[Dataset records]
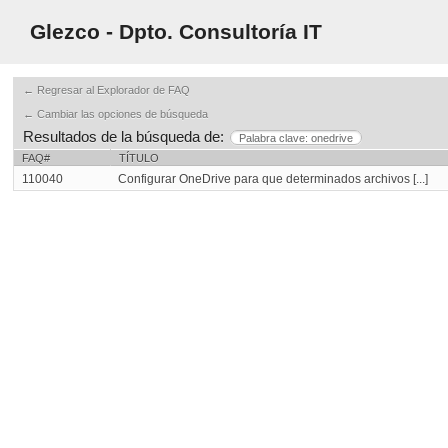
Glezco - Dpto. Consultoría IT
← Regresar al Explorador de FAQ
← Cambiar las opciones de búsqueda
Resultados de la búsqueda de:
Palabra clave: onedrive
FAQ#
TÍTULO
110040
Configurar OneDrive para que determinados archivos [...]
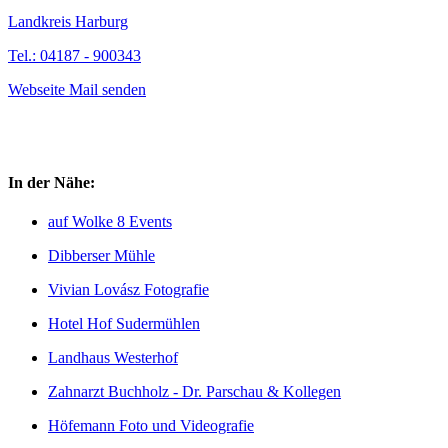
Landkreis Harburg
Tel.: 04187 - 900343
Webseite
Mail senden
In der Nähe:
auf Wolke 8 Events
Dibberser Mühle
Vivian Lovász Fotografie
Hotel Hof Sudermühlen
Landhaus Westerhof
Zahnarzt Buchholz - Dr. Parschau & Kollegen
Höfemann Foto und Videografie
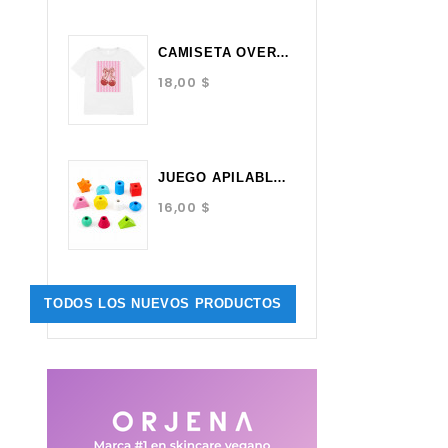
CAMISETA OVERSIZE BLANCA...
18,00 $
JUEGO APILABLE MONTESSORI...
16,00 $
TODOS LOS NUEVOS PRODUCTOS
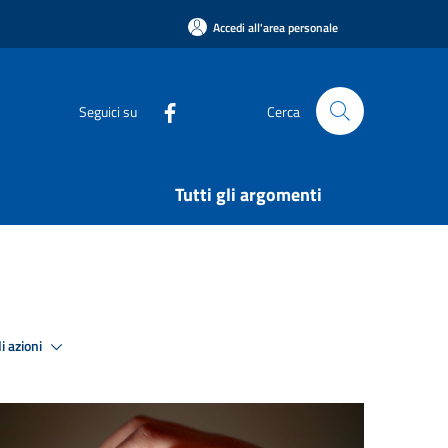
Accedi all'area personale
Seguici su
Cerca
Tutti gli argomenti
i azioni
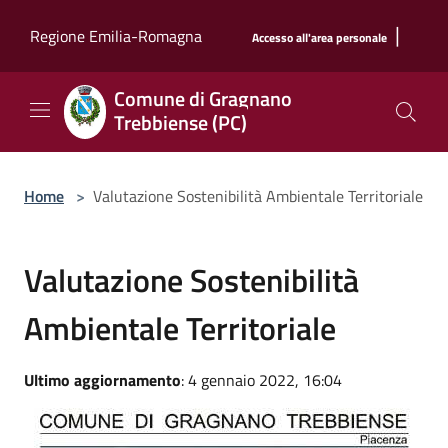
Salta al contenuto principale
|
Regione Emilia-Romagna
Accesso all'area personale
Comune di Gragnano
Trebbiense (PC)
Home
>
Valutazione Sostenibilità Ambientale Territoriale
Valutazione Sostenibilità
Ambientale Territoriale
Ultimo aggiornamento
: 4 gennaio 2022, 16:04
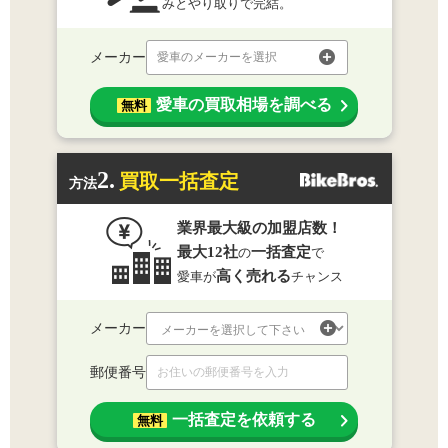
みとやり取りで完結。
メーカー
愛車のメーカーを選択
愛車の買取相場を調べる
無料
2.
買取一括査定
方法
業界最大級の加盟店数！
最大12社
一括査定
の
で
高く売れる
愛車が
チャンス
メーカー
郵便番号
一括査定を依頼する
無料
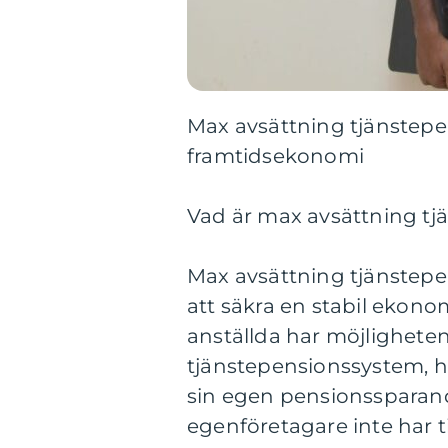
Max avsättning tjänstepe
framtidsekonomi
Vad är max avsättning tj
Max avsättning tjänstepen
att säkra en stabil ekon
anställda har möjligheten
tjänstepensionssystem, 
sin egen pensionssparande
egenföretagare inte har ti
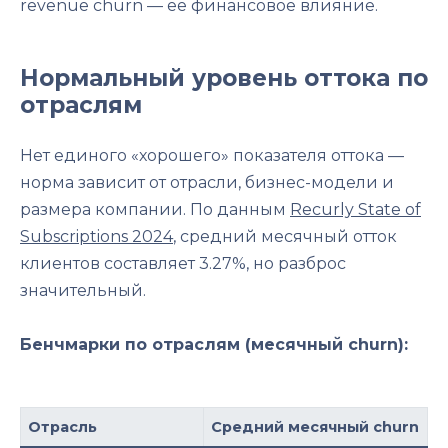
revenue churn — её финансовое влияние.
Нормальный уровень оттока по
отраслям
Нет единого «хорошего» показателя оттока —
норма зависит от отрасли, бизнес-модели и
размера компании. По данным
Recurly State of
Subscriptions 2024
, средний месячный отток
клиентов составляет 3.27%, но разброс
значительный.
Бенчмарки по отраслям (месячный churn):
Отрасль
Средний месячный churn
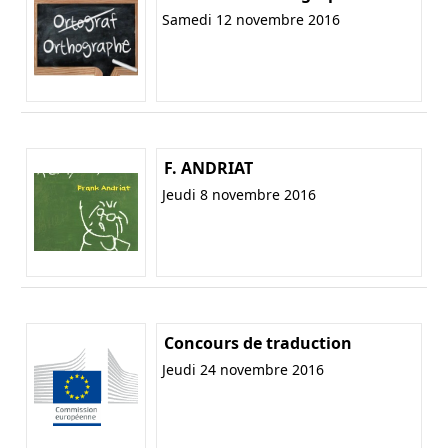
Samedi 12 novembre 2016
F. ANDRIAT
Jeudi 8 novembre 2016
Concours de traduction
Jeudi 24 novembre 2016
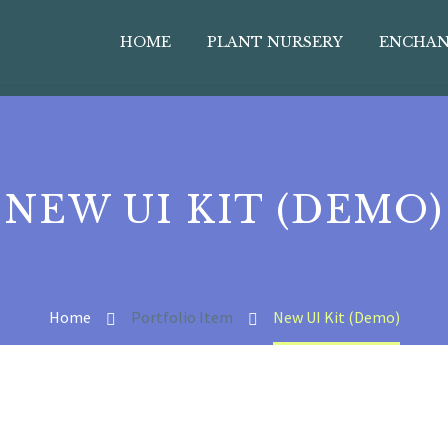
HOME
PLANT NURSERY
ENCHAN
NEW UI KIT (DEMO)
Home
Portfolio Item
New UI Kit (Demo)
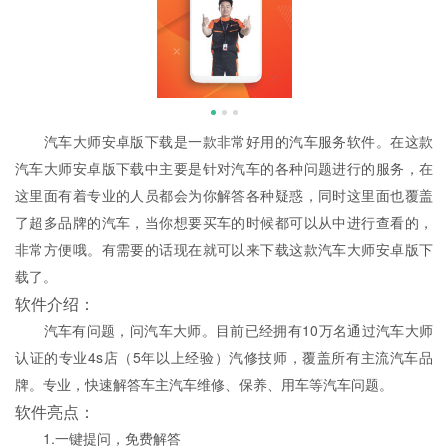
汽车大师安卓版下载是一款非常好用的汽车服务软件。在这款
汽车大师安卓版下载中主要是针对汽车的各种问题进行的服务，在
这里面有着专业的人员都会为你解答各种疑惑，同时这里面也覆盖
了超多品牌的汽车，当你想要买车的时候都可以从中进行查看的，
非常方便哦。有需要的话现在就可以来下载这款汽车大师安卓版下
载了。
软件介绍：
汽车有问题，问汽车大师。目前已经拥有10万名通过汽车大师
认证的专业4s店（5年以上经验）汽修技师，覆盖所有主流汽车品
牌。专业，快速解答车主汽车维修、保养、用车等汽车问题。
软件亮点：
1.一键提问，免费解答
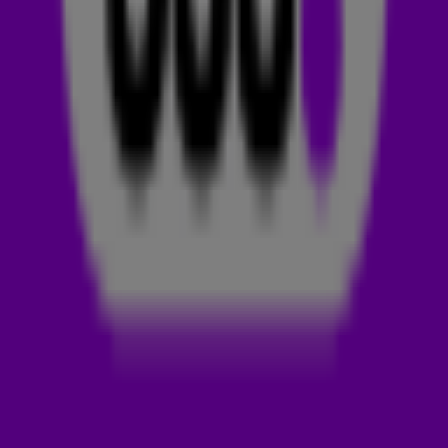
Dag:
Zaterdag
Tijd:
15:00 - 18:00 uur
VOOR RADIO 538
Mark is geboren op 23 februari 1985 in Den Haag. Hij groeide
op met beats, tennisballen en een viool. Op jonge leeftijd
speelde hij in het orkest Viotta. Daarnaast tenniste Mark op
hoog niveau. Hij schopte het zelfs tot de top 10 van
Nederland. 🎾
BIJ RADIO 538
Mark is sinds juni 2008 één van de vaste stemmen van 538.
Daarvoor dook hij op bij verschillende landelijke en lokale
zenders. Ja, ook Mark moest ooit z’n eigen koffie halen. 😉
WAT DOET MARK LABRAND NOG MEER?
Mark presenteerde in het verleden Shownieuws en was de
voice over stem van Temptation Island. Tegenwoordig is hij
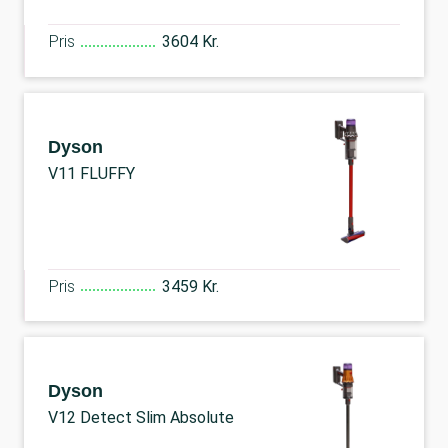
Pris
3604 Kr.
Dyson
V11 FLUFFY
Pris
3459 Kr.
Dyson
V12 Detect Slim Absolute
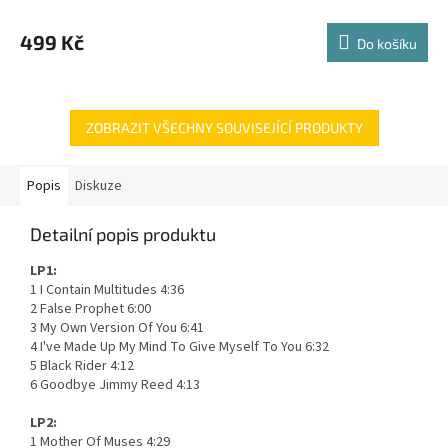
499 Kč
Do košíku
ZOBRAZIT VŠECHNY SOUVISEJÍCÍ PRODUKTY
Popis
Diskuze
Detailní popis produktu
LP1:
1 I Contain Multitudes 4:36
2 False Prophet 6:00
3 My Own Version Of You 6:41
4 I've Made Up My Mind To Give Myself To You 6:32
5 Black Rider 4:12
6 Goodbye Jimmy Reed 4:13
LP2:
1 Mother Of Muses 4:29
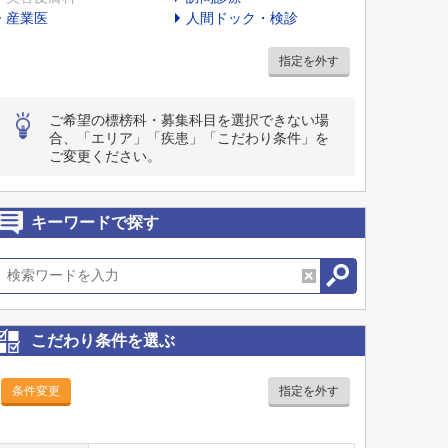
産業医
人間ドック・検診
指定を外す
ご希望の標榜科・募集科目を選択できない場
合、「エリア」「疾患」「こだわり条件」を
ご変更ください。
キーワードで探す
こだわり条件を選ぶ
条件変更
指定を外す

THE TASK.
Show, from the entries above, every line that includes the string "Valutazione".

RESPONSE FOR THIS EXERCISE.
Valutazione Sostenibilità Ambientale Territoriale
Valutazione Sostenibilità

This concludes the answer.